2. Every now and then a bulb goes out in my recessed light.
Why? In most cases, you are using a bulb with too high of wattage for the fixture. Try using a lower watt bulb, like 40 watt, and that should resolve the issue. If not, there may be another issue going on and you would need an to get an electrician on the scene.
3. What is a short circuit?
A short circuit is when a wiring carrying electricity comes in contact with a grounded wire. This will create heat, and in turn, your circuit breaker will trip, cutting off power to the potential hazard. A short circuit will not repair itself, and if the outlet/light, etc. is one you want to use, this will have to be repaired.
4. A tripped circuit breaker won’t turn back on. Why?
First make sure the switch is in the complete off position until it clicks in place. Now try to reset. If it still will not reset, then there is an issue which needs to be rectified. Consider this your red flag. Either there is a short, or an overload to that circuit. Either one can be spotted by an electrician.
5. Do I need carbon monoxide detectors installed?
Yes if you use natural gas in the home. For heating or cooking, natural gas sometimes is odorless, and if you have a potential leak, inhaling natural gas can be harmful, and sometimes deadly. Coming in tandem with smoke detectors, carbon monoxide detectors can be purchased at many stores and should be installed outside of every bedroom and on every floor in your home.
6. I purchased an older home. How do I know my electrical is safe?

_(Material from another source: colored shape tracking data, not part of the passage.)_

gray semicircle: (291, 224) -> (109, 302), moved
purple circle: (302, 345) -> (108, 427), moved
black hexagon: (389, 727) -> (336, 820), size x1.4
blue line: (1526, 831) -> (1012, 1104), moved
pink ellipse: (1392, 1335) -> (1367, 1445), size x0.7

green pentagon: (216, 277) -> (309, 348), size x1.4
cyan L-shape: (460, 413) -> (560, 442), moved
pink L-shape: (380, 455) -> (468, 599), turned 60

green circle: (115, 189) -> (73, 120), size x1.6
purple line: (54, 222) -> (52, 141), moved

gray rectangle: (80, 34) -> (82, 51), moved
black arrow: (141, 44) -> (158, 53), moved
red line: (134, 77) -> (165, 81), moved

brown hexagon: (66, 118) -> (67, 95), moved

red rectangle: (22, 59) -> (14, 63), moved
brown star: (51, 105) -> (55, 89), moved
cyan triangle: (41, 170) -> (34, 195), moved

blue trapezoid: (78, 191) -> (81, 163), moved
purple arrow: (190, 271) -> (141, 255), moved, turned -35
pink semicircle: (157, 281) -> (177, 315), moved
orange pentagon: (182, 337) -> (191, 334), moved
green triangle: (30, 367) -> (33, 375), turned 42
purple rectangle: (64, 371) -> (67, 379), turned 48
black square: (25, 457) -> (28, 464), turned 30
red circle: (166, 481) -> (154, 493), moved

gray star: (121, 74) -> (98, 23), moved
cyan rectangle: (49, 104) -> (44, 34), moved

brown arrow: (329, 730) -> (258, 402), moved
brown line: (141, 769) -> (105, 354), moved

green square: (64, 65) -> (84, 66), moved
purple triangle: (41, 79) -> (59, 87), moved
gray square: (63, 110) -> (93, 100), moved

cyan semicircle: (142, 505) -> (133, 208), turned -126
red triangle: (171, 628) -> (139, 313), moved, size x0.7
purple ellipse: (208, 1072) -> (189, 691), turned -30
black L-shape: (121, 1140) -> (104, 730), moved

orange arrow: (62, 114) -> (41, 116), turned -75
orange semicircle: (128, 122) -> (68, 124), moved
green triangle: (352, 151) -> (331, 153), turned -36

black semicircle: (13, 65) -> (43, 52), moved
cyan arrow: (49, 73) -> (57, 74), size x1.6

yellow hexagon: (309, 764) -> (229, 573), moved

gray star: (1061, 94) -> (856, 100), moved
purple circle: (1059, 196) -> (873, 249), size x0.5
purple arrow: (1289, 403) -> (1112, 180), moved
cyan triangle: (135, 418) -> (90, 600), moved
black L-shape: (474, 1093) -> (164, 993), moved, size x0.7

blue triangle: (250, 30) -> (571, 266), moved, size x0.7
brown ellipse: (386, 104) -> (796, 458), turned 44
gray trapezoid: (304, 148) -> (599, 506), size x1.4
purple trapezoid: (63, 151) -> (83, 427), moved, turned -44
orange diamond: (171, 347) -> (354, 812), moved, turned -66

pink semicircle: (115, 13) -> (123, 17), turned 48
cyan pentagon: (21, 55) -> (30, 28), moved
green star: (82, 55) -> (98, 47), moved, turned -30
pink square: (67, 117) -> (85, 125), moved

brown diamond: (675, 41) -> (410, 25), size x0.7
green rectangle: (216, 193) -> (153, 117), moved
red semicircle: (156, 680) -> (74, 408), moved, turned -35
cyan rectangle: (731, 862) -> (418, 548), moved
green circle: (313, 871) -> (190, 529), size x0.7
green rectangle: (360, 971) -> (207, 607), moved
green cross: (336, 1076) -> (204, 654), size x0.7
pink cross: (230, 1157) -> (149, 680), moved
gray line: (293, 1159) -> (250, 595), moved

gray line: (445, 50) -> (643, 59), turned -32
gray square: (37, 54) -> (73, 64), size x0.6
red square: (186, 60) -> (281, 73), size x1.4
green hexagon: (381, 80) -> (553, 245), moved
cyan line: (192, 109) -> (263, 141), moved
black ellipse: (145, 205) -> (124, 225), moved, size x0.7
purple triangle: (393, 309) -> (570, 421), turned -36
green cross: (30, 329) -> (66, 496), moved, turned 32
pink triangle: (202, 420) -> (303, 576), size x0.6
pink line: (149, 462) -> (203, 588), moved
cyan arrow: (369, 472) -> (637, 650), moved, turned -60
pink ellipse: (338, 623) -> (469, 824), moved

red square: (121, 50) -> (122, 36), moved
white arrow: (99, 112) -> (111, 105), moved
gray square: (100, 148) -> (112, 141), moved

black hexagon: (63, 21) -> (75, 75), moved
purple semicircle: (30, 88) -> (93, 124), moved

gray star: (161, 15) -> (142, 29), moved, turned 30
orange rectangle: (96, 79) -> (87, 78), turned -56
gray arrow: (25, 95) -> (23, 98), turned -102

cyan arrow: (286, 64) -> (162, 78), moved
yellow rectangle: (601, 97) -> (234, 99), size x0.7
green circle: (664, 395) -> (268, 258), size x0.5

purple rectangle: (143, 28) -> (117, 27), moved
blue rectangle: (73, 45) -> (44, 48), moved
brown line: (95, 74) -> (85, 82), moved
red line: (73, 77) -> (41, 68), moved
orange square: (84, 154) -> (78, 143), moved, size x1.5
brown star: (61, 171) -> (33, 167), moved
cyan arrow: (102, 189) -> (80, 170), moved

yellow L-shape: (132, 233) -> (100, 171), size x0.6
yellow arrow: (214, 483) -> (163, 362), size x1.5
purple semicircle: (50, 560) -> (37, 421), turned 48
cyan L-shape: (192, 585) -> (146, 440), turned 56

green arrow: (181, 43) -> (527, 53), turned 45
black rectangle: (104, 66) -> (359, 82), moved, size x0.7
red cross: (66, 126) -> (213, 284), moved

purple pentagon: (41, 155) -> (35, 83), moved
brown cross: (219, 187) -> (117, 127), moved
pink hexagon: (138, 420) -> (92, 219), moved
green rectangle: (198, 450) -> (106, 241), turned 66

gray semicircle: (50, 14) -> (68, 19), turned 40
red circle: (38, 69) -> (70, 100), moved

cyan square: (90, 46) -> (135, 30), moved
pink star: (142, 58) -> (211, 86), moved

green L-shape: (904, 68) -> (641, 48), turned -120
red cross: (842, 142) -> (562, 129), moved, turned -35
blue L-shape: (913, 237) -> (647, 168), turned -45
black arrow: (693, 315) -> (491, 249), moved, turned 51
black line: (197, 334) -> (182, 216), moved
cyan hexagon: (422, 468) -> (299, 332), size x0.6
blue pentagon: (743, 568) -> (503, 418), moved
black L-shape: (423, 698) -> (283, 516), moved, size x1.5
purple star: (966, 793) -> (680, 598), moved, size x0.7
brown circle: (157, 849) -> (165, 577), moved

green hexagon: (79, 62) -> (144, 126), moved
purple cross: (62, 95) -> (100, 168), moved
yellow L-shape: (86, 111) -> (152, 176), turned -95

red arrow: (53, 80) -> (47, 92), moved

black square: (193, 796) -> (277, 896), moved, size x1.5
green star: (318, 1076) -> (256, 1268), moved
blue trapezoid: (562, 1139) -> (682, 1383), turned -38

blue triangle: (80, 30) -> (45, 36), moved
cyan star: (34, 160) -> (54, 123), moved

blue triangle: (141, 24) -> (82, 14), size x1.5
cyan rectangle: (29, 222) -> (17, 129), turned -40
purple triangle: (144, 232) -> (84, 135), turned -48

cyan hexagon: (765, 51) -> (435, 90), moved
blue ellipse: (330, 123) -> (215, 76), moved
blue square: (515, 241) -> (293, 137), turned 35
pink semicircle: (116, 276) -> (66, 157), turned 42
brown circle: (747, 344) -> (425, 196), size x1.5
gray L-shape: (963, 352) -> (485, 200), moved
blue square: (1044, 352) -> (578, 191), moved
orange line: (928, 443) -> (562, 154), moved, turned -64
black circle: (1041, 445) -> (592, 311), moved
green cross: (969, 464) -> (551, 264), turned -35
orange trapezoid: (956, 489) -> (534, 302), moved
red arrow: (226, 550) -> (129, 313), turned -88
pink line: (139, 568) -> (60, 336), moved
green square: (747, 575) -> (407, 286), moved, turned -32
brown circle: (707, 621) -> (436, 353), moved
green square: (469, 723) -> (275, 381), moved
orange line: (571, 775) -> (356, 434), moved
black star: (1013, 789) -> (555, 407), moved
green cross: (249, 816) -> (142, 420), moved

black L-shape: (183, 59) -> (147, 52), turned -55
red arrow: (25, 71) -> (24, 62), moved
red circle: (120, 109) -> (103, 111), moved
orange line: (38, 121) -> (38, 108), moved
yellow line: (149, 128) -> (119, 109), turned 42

Without first living in the home, it is tough to tell. But if aluminum wiring is present, it is a potential hazard as it can expand and actually melt in some instances. Not all aluminum wiring has to be removed, but it should definitely be inspected by an electrician for a safety check and potential remediation. Another important part of the home to inspect is the electrical panel. Is it 200 amps or less? It may not provide enough power. Is it produced by Federal Pacific of Zinsco? Buyer beware. Both of these manufacturers produced panels in the 1950’s-1980’s which are considered unsafe.
7. My smoke detector won’t stop beeping. What should I do?First, make sure no smoke or fire is in the home, then, try pressing the reset button. If that is unsuccessful, unscrew the detector from the ceiling and replace the battery. If THAT still doesn’t work, it may be time to call in the electrician as there could be a wiring issue or it’s time to replace your detectors. Now in Maryland new smoke detectors are all hard wired with a 10 year battery—so this annoying situation will never occur again. Sounds great doesn’t it?
8. A dimmer switch is hot to the touch. Is that normal?
Sometimes dimmer switches do get warm to the touch. As long as the switch isn’t operating lighting above 300 watts, your situation should be safe. If you smell burning, or the plastic is melting, clearly this situation is not safe and the switch and potentially wiring should be replaced.